_PROBLEM DESCRIPTION_
Would you retype, word for word, the line with "Поршневые блоки" and each line after it to the end of the entries below, leaving the pictures out?

_RECORDS FOR PROCESSING_
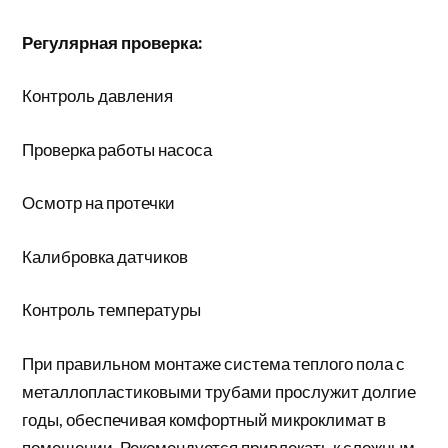
Регулярная проверка:
Контроль давления
Проверка работы насоса
Осмотр на протечки
Калибровка датчиков
Контроль температуры
При правильном монтаже система теплого пола с
металлопластиковыми трубами прослужит долгие
годы, обеспечивая комфортный микроклимат в
помещении. Рекомендуется привлекать к сложным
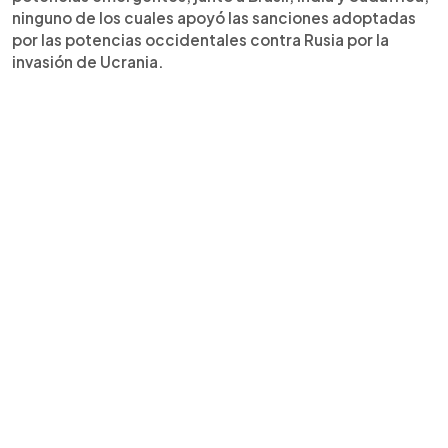
ninguno de los cuales apoyó las sanciones adoptadas
por las potencias occidentales contra Rusia por la
invasión de Ucrania.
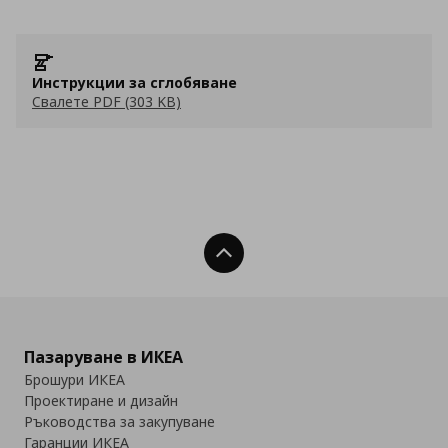
Инструкции за сглобяване
Свалете PDF (303 KB)
Нагоре
Пазаруване в ИКЕА
Брошури ИКЕА
Проектиране и дизайн
Ръководства за закупуване
Гаранции ИКЕА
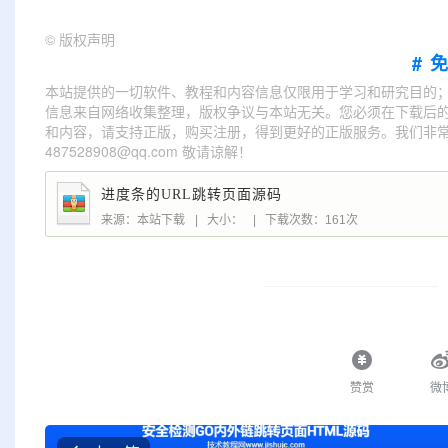
©
版权声明
#
本站提供的一切软件、教程和内容信息仅限用于学习和研究目的
信息来自网络收集整理，版权争议与本站无关。您必须在下载后的
和内容，请支持正版，购买注册，得到更好的正版服务。我们非常重
487528908@qq.com 敬请谅解！
进度条的URL跳转页面源码
来源：本站下载
|
大小：
|
下载次数：161次
赞赏
微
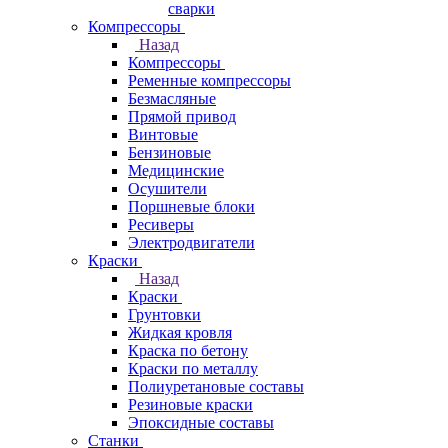
сварки
Компрессоры
Назад
Компрессоры
Ременные компрессоры
Безмасляные
Прямой привод
Винтовые
Бензиновые
Медицинские
Осушители
Поршневые блоки
Ресиверы
Электродвигатели
Краски
Назад
Краски
Грунтовки
Жидкая кровля
Краска по бетону
Краски по металлу
Полиуретановые составы
Резиновые краски
Эпоксидные составы
Станки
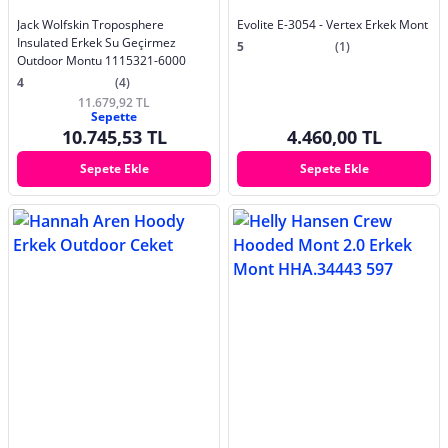
Jack Wolfskin Troposphere
Evolite E-3054 - Vertex Erkek Mont
Insulated Erkek Su Geçirmez
5
(1)
Outdoor Montu 1115321-6000
4
(4)
11.679,92 TL
Sepette
10.745,53 TL
4.460,00 TL
Sepete Ekle
Sepete Ekle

_ANSWER SECTION_
Поршневые блоки
Ресиверы
Электродвигатели
Краски
Назад
Краски
Грунтовки
Жидкая кровля
Краска по бетону
Краски по металлу
Полиуретановые составы
Резиновые краски
Эпоксидные составы
Станки
Jack Wolfskin Troposphere
Evolite E-3054 - Vertex Erkek Mont
Insulated Erkek Su Geçirmez
5
(1)
Outdoor Montu 1115321-6000
4
(4)
11.679,92 TL
Sepette
10.745,53 TL
4.460,00 TL
Sepete Ekle
Sepete Ekle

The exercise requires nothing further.